Guida del fotografo al cielo stellato di Sark

La notte in cui Sark ha capovolto il mio mondo

Sono arrivato a Sark per la prima volta in un piovoso martedì pomeriggio di fine agosto, trascinando una borsa per treppiede e uno zaino contenente più attrezzatura fotografica che buon senso. La traversata da Guernsey dura circa 50 minuti sul traghetto Sark Shipping — abbastanza a lungo da vedere St Peter Port rimpicciolirsi fino a diventare una cartolina alle spalle e da sentire il peso della connettività moderna iniziare a sollevarsi.

A ciò che non ero preparato era il buio.

Non il solito buio della campagna britannica, che in realtà è solo penombra. Questo era assoluto. Entro mezz’ora dal tramonto, l’arco della Via Lattea era sospeso sopra le scogliere occidentali di Sark come qualcosa che un reparto effetti speciali rifiuterebbe per essere troppo ovvio. Nessun bagliore arancione all’orizzonte. Nessuna luce stroboscopica di aerei lampeggiante attraverso il nucleo. Nessun alone al vapore di sodio. Solo il cielo notturno pieno e non filtrato delle Isole del Canale britanniche, così come appariva a ogni essere umano che abbia vissuto qui prima del ventesimo secolo.

Sark è diventata la prima Dark Sky Island al mondo nel 2011, designata dall’International Dark-Sky Association. La designazione non è onorifica: ha denti. Non ci sono lampioni pubblici. I residenti usano illuminazione direzionale a basso livello. I veicoli turistici (solo trainati da cavalli — non ci sono auto a Sark) smettono di circolare prima del buio. Quello che ottenete come fotografi è un autentico sito Bortle 1 o 2 collocato in una delle località più accessibili d’Europa. Potete trovarvi sotto questo cielo entro un viaggio di quattro ore da Londra.


Perché Sark è eccezionale per l’astrofotografia

La maggior parte dei fotografi seriamente dediti al lavoro sotto cieli bui viaggia verso le Canarie, il Marocco o l’estremo nord scozzese. Sark offre qualcosa di diverso: un’isola europea con accesso affidabile, inglese parlato ovunque, alloggi decenti e un paesaggio che offre uno straordinario interesse in primo piano.

Le scogliere qui precipitano da sessanta a novanta metri nel Canale. Pinnacoli di granito catturano l’ultima luce e brillano d’ambra contro un blu sempre più profondo. Promontori e grotte marine offrono inquadrature naturali. L’isola è abbastanza piccola — circa cinque chilometri per tre — da poterla attraversare a piedi da un lato all’altro in una serata, esplorando composizioni mentre le stelle emergono sopra di voi.

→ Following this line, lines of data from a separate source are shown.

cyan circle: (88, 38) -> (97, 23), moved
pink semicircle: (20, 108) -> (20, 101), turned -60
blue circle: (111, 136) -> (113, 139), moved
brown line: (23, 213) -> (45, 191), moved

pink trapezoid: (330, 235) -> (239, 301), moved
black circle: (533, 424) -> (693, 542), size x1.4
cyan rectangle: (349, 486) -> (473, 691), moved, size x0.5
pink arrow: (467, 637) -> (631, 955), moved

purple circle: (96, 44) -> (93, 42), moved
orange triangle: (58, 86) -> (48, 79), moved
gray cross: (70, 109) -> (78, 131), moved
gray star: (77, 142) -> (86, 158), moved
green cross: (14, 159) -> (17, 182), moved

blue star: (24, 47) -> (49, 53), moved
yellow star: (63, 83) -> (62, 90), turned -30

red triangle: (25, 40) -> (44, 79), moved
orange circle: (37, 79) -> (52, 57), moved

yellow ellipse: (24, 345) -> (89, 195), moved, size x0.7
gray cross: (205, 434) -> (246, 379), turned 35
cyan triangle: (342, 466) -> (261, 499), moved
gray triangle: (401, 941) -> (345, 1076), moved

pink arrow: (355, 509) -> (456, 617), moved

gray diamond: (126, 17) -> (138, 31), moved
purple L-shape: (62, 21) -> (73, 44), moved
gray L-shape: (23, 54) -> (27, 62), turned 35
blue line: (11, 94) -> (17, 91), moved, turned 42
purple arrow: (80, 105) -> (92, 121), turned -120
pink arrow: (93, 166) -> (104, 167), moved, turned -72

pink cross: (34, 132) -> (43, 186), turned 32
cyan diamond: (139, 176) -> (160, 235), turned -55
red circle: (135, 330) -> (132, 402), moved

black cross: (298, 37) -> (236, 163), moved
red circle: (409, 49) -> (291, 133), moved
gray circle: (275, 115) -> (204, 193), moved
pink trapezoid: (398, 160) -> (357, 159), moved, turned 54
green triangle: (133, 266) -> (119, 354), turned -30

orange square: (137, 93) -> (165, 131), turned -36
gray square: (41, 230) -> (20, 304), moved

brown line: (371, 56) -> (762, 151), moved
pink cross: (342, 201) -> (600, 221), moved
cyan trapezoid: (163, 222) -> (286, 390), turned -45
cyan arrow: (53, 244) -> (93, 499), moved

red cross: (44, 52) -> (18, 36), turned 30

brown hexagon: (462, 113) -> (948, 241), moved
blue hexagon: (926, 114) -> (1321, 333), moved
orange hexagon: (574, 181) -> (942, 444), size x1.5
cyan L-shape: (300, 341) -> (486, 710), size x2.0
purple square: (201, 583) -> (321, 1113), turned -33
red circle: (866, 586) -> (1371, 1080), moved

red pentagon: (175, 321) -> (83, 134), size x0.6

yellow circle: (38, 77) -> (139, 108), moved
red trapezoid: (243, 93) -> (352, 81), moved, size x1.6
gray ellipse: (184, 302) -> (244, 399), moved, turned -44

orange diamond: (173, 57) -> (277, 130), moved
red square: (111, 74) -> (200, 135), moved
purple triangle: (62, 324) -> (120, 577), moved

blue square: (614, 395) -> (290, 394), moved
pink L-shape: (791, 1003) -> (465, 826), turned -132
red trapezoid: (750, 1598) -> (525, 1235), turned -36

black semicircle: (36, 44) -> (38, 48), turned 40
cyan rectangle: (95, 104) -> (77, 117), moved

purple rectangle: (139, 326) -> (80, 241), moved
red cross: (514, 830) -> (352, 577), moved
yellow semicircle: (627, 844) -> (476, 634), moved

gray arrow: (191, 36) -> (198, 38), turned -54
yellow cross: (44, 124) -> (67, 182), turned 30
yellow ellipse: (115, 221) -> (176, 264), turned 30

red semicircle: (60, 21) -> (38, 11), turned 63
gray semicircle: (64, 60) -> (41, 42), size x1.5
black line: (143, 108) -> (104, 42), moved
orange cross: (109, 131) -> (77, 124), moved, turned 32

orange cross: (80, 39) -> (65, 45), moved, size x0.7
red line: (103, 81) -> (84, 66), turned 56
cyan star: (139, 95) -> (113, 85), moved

Il nucleo della Via Lattea è ben posizionato da fine aprile a settembre per gli osservatori alla latitudine di Sark di 49,4°N. La massima visibilità cade tra fine giugno e metà settembre, quando il centro galattico sorge sopra l’orizzonte meridionale dopo la fine del crepuscolo astronomico. Settembre — quando ho fatto la mia prima visita — è particolarmente buono: nucleo ancora visibile, rugiada meno aggressiva di agosto e folle che si diradano dopo il picco estivo.


I luoghi migliori dell’isola

Creux Harbour e i sentieri delle scogliere a nord

Creux Harbour, dove attracca il traghetto Sark Shipping, si trova sotto l’insediamento principale ed è circondato da ripidi pendii boscosi. Il porto stesso offre riflessi del cielo notturno nelle notti calme, ma il vero premio è il sentiero delle scogliere che si dirige a nord da qui. Entro quindici minuti di cammino, raggiungete promontori aperti con vedute senza ostacoli a sud e sudovest — la direzione del centro galattico nei mesi estivi.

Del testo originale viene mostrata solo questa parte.